= Activity =
Go through the records below and return each line that has "What" in it.

= Records for the exercise =
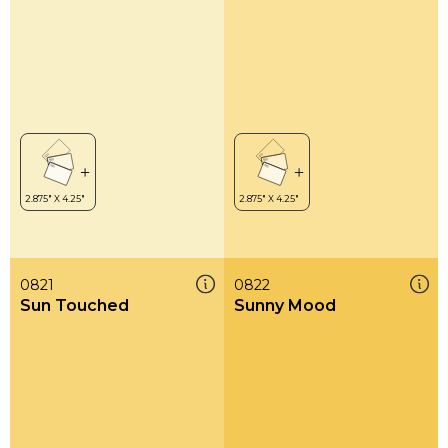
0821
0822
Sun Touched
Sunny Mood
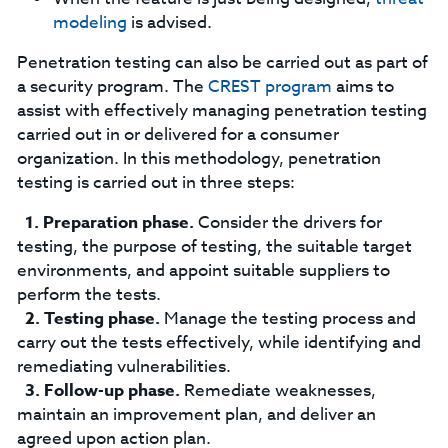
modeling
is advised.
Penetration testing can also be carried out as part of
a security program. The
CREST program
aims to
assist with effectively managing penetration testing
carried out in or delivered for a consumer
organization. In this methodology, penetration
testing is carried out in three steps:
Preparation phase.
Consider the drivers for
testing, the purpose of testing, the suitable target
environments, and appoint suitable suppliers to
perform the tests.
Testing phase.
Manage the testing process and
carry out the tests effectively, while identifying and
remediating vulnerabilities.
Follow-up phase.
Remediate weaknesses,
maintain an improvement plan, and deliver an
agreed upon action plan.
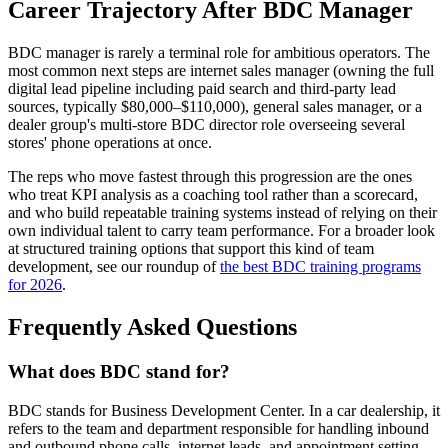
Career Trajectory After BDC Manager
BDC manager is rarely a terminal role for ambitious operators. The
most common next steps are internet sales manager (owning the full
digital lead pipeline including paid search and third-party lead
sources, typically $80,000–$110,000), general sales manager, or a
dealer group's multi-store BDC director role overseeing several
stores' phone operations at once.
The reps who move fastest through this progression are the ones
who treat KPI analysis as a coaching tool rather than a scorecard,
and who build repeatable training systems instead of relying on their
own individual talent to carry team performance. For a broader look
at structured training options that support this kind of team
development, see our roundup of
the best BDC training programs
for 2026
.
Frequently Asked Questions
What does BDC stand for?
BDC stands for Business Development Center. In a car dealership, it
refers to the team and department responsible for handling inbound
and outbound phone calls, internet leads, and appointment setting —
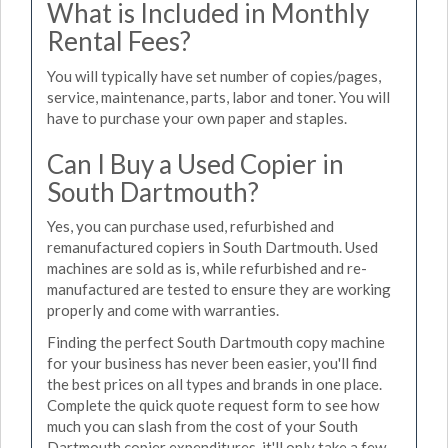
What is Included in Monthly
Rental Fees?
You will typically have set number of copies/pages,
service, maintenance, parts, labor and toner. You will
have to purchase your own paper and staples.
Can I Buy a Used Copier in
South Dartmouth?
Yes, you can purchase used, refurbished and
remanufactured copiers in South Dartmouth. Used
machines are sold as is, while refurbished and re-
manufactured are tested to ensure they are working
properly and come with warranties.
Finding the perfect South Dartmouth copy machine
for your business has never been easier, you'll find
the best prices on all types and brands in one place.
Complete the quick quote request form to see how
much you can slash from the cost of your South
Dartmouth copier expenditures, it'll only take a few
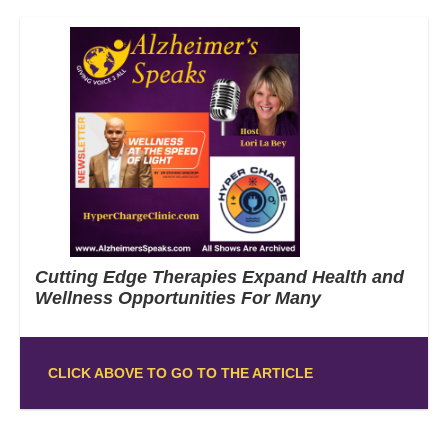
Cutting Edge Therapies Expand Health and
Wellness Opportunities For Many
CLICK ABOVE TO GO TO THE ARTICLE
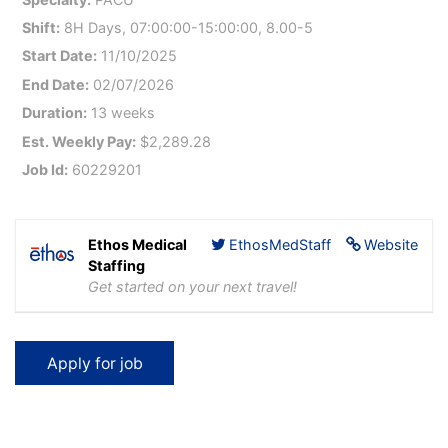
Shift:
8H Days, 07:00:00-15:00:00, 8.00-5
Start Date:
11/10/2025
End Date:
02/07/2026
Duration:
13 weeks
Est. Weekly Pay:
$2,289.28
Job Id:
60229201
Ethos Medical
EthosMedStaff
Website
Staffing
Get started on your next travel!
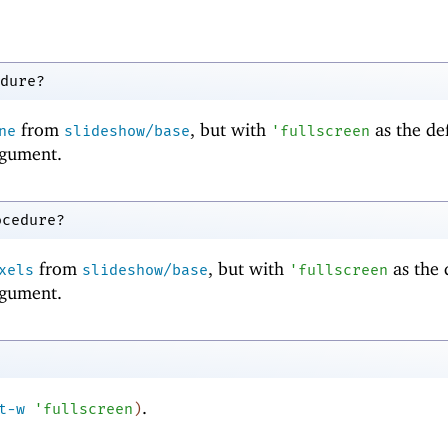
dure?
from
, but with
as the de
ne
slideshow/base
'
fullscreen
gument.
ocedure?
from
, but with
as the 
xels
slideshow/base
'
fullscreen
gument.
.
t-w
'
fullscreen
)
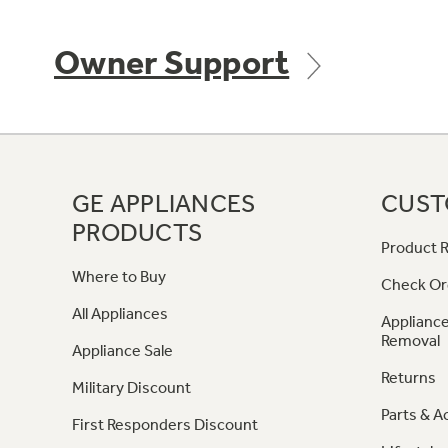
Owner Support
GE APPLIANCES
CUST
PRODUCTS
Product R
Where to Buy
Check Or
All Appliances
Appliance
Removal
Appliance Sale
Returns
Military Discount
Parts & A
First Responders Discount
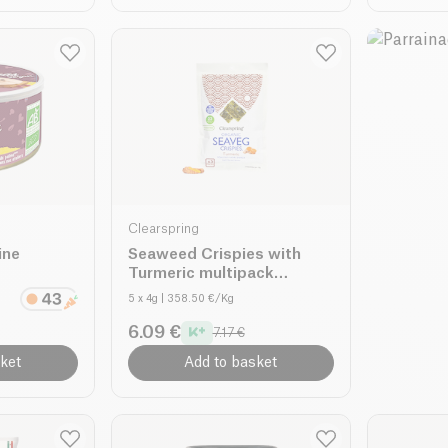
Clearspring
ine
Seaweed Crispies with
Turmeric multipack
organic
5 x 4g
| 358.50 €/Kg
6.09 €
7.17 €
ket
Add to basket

= Response to the task =
What does BDC stand for?
What is Included in Monthly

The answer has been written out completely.